製薬大手 がん免疫療法で分かれる戦略

国内製薬大手が免疫機能を使ってがんを退治するがん免疫療法を巡り、協業を急いでいる。自社の抗がん剤との併用治療法の開発や共同開発による創製を目指す。免疫薬は新たな潮流となりつつあり、いかに波に乗れるかが業績を左右する。
エーザイと米メルクのような大型提携を含め、M&A(合併・買収)に発展する可能性もある。

エーザイは今月、自社の抗がん剤「レンビマ」と米メルクのがん免疫薬「キイトルーダ」の併用療法の開発を進める提携を発表した。従来の抗がん剤を大きく上回る効果を示すがん免疫療法にどう絡むかは、製薬業界で急速に浮上している重要テーマだ。
エーザイは米メルクと2015年以降に腎、肺など7種類のがんで、薬の併用の臨床試験(治験)を進めてきた。19年度にも子宮内膜や肝細胞のがんで申請する。
レンビマは、キイトルーダなどの抗体ががんを見分ける様々なシグナルを増強する。内藤晴夫社長は、がんの目印となるたんぱく質「PD―L1」の発現量が少ない患者でも「発現している患者と同程度の効果を持たせられる」と話す。
提携により、治験の症例を現在の1がん種20〜30症例から100症例規模まで増やす可能性がある。
エーザイは小野薬品工業とも17年9月、「オプジーボ」とレンビマとの併用に向けて提携した。肝細胞がんで第1相治験に入っている。
がん免疫療法のなかで免疫チェックポイント阻害剤と呼ぶ種類の薬に対し、両にらみの状態だ。治験の進み具合に応じ、戦略を練り直す可能性がある。

第一三共は17年、世界で早くから注目されたオプジーボと自社の抗体薬物複合体「DS―8201」を併用する第1相治験を始めている。難治性の乳がんやぼうこうがんがターゲットとなる。抗体が標的とするたんぱく質が少ない患者など治療が難しい領域で高い効果を狙う。
第一三共は、キイトルーダやオプジーボと手法の違うがん免疫療法「CAR―T細胞療法」にも触手を伸ばした。米カイト・ファーマから17年1月、米国で発売されている薬について、日本での独占的な開発・製造・販売権を得た。

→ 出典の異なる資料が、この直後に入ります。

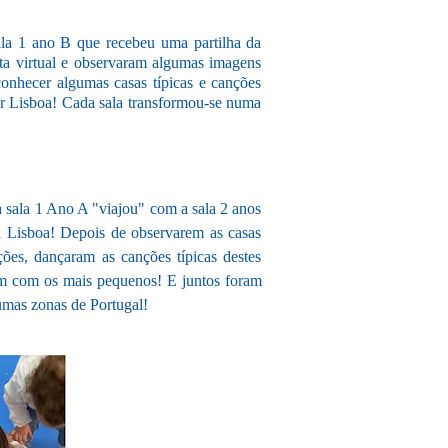
sala 1 ano B que recebeu uma partilha da
ita virtual e observaram algumas imagens
conhecer algumas casas típicas e canções
or Lisboa! Cada sala transformou-se numa
a sala 1 Ano A "viajou" com a sala 2 anos
a Lisboa! Depois de observarem as casas
ações, dançaram as canções típicas destes
em com os mais pequenos! E juntos foram
umas zonas de Portugal!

スイスのロシュ傘下にある中外製薬はがん免疫薬「テセントリク」と、抗がん剤「アバスチン」との併用で肺や腎細胞のがんを狙う。アバスチンは国内で今後後発品が発売される見込みで、薬の価値を維持する上で併用療法の成否が業績を大きく変える。

併用に向けた提携が相次ぐ背景には、免疫薬や技術を持つ企業側にとっても併用が重要テーマとなっていることがある。がん免疫薬の場合、投与した人の2〜3割しかまだ効果がみられないため、患者への効果をさらに高めることが競争力となるからだ。

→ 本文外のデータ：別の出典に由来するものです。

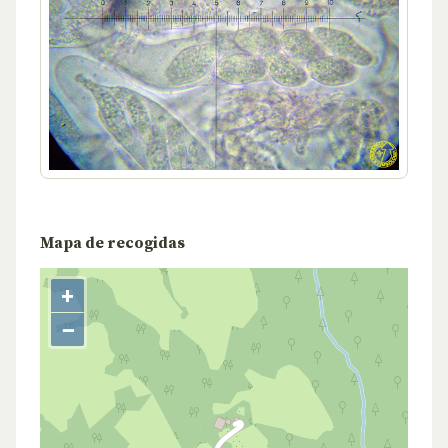
Mapa de recogidas
+
−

併用の需要を重視するエーザイ、第一三共、中外の3社とアステラス製薬、武田薬品工業のスタンスは異なる。

アステラスは米ポテンザとがん免疫療法を研究しているが、オプジーボやキイトルーダと異なるターゲットの薬を開発する。免疫を刺激する技術などが対象だ。
これとは別に鳥取大学と18年3月、細胞の中に入って腫瘍を壊す腫瘍溶解性ウイルスの開発・商業化について世界でのライセンス契約を結んだのも、既存のがん免疫薬と違う作用を狙った。
これらは非臨床段階だが、実現すれば併用療法を上回る収益を上げられる上、開発した免疫薬を軸に協業のネットワークを作ることができる。

国内最大手の武田は出遅れた。17年9月に山口大学発ベンチャー、ノイルイミューン・バイオテック(東京・中央、石崎秀信社長)との提携を発表した。有望なCAR―T細胞療法の技術を持ち、創薬に成功した場合のリターンは大きい。